═══ SOURCE MATERIAL
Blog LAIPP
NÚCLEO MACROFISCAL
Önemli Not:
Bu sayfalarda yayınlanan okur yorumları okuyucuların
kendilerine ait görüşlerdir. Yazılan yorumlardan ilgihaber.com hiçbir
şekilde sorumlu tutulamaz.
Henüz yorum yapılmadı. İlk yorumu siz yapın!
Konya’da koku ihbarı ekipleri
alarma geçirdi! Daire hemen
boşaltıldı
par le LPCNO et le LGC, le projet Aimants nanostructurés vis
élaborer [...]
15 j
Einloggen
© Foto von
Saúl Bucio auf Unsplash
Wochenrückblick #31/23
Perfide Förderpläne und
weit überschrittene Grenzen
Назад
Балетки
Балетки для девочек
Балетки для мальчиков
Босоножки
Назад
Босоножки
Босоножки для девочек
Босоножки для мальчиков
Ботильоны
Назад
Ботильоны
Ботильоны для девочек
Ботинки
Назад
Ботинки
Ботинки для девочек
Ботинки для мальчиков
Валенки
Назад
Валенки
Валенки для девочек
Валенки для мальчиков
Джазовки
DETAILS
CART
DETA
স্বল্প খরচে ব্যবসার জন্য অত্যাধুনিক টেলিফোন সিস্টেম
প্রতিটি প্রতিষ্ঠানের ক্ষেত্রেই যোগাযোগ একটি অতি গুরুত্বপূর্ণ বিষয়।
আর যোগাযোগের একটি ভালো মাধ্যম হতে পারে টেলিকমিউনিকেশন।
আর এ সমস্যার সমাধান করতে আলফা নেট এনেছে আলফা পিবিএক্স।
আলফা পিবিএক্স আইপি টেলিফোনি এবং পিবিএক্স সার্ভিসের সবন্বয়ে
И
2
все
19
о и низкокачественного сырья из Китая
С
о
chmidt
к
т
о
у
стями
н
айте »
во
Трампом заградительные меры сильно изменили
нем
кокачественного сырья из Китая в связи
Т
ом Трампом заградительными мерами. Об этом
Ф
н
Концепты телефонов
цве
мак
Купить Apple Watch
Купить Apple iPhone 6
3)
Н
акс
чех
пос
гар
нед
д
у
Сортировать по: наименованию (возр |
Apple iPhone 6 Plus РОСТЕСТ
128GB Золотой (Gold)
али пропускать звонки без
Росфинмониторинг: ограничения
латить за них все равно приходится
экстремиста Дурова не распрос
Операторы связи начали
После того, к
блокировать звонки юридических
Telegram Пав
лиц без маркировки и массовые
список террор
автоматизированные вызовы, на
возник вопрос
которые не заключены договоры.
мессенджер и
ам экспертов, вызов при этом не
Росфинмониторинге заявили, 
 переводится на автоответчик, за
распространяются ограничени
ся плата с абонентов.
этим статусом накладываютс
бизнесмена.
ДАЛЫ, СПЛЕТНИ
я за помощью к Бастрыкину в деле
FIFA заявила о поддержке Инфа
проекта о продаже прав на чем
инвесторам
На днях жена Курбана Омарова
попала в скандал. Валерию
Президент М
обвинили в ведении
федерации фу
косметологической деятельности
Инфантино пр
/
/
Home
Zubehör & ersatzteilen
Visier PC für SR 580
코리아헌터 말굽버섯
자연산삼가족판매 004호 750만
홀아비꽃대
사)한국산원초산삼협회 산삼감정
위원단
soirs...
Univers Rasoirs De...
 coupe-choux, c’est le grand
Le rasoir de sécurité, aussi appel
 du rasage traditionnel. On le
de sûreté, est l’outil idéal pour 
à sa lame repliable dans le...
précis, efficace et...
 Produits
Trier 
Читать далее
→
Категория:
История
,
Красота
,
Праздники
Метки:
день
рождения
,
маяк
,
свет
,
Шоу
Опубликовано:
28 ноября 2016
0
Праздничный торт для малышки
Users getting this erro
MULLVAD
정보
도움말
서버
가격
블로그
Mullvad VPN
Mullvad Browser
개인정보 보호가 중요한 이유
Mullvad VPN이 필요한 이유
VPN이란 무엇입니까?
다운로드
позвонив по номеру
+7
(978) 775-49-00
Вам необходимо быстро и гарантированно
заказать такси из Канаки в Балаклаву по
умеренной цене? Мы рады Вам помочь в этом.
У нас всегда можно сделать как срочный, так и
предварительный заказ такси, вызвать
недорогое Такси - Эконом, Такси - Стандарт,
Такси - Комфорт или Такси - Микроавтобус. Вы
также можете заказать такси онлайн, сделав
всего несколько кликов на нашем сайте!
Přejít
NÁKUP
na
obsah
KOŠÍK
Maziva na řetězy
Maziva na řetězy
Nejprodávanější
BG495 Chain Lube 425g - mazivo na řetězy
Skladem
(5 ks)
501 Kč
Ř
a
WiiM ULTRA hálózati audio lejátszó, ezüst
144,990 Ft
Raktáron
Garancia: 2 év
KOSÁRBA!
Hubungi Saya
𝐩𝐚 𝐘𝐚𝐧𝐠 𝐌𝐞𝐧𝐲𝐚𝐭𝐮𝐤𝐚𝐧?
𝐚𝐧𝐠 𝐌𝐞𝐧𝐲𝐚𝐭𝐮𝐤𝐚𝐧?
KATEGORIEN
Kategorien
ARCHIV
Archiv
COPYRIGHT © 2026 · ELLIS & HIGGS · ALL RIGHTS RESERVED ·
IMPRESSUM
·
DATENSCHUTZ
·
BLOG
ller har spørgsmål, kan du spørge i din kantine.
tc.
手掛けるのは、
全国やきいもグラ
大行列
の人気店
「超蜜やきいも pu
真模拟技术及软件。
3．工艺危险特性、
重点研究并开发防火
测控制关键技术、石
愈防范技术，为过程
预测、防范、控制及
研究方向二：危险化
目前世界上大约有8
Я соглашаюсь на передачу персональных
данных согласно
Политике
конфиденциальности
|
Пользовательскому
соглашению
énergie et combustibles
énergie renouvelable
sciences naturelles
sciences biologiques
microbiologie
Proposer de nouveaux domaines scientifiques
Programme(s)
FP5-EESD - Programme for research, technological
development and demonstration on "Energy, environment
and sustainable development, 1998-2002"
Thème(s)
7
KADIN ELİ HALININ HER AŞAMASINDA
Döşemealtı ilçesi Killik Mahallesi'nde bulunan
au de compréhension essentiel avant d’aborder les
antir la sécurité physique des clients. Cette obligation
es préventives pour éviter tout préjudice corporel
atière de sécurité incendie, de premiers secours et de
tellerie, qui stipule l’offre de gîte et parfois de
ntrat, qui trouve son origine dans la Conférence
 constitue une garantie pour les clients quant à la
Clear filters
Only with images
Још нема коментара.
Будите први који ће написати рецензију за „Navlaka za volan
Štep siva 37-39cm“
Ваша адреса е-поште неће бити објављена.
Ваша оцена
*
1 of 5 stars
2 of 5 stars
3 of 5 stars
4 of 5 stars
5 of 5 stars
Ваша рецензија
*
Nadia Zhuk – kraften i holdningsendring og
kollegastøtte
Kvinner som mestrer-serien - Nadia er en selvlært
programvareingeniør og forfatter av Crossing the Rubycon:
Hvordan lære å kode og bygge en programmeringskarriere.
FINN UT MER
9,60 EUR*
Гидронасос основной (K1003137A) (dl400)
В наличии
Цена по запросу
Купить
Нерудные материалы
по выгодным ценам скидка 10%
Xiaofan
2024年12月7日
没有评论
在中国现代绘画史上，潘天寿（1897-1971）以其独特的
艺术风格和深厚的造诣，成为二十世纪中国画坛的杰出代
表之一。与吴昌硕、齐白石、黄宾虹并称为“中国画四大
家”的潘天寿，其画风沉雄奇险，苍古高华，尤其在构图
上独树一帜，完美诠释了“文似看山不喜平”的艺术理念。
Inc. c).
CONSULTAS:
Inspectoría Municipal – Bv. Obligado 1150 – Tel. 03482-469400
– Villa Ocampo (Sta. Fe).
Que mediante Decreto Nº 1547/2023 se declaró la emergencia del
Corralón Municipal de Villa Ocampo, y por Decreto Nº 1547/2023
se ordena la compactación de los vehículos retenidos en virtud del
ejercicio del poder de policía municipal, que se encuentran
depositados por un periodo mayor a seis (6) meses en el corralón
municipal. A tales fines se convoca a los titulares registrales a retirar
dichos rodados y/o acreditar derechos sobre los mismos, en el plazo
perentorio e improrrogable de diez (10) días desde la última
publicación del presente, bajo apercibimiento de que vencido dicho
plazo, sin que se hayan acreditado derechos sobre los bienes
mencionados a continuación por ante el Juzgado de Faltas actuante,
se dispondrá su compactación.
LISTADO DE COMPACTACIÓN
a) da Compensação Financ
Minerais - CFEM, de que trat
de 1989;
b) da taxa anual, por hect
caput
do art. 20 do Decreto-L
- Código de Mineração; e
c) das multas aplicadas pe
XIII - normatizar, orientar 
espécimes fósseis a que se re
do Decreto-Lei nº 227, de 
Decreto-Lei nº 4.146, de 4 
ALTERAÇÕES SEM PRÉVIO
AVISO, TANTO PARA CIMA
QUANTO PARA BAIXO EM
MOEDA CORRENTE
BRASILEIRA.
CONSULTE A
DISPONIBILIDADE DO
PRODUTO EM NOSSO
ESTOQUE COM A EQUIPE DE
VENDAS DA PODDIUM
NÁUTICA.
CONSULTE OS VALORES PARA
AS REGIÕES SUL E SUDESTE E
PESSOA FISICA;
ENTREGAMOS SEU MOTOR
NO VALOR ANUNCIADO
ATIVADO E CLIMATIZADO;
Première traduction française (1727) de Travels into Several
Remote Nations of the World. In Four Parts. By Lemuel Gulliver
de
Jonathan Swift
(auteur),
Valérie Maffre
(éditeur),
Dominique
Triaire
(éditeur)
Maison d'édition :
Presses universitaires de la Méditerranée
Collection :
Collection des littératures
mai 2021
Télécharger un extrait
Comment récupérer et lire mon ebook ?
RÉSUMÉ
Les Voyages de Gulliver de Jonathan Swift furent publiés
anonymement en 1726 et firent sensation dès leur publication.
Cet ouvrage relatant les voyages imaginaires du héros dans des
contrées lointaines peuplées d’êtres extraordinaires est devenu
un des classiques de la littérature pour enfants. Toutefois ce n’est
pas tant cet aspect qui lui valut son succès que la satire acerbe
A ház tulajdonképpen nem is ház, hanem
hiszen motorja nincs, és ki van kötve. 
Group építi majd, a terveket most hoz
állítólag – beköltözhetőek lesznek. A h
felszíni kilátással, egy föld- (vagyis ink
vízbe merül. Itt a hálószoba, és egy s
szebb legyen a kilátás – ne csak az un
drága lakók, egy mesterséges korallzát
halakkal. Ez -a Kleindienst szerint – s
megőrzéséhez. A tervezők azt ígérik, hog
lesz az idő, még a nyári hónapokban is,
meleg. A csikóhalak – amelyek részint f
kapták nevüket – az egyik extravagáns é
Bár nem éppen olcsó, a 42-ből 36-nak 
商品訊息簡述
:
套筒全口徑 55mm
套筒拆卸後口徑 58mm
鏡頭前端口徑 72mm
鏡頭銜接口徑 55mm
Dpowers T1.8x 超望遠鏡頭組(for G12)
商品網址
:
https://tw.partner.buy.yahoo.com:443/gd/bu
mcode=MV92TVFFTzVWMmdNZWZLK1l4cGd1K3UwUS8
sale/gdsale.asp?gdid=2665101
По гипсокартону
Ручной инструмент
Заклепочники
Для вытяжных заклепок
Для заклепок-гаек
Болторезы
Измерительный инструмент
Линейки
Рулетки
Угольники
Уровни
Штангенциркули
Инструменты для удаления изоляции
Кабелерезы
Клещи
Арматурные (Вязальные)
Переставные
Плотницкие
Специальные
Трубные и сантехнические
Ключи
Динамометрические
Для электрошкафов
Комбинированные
══════
DIRECTIONS
Begin with the first line of the records and finish with the line containing "бизнесмена.". Reproduce those lines exactly, both ends included, and nothing else.

REPLY TO THE TASK
Blog LAIPP
NÚCLEO MACROFISCAL
Önemli Not:
Bu sayfalarda yayınlanan okur yorumları okuyucuların
kendilerine ait görüşlerdir. Yazılan yorumlardan ilgihaber.com hiçbir
şekilde sorumlu tutulamaz.
Henüz yorum yapılmadı. İlk yorumu siz yapın!
Konya’da koku ihbarı ekipleri
alarma geçirdi! Daire hemen
boşaltıldı
par le LPCNO et le LGC, le projet Aimants nanostructurés vis
élaborer [...]
15 j
Einloggen
© Foto von
Saúl Bucio auf Unsplash
Wochenrückblick #31/23
Perfide Förderpläne und
weit überschrittene Grenzen
Назад
Балетки
Балетки для девочек
Балетки для мальчиков
Босоножки
Назад
Босоножки
Босоножки для девочек
Босоножки для мальчиков
Ботильоны
Назад
Ботильоны
Ботильоны для девочек
Ботинки
Назад
Ботинки
Ботинки для девочек
Ботинки для мальчиков
Валенки
Назад
Валенки
Валенки для девочек
Валенки для мальчиков
Джазовки
DETAILS
CART
DETA
স্বল্প খরচে ব্যবসার জন্য অত্যাধুনিক টেলিফোন সিস্টেম
প্রতিটি প্রতিষ্ঠানের ক্ষেত্রেই যোগাযোগ একটি অতি গুরুত্বপূর্ণ বিষয়।
আর যোগাযোগের একটি ভালো মাধ্যম হতে পারে টেলিকমিউনিকেশন।
আর এ সমস্যার সমাধান করতে আলফা নেট এনেছে আলফা পিবিএক্স।
আলফা পিবিএক্স আইপি টেলিফোনি এবং পিবিএক্স সার্ভিসের সবন্বয়ে
И
2
все
19
о и низкокачественного сырья из Китая
С
о
chmidt
к
т
о
у
стями
н
айте »
во
Трампом заградительные меры сильно изменили
нем
кокачественного сырья из Китая в связи
Т
ом Трампом заградительными мерами. Об этом
Ф
н
Концепты телефонов
цве
мак
Купить Apple Watch
Купить Apple iPhone 6
3)
Н
акс
чех
пос
гар
нед
д
у
Сортировать по: наименованию (возр |
Apple iPhone 6 Plus РОСТЕСТ
128GB Золотой (Gold)
али пропускать звонки без
Росфинмониторинг: ограничения
латить за них все равно приходится
экстремиста Дурова не распрос
Операторы связи начали
После того, к
блокировать звонки юридических
Telegram Пав
лиц без маркировки и массовые
список террор
автоматизированные вызовы, на
возник вопрос
которые не заключены договоры.
мессенджер и
ам экспертов, вызов при этом не
Росфинмониторинге заявили, 
 переводится на автоответчик, за
распространяются ограничени
ся плата с абонентов.
этим статусом накладываютс
бизнесмена.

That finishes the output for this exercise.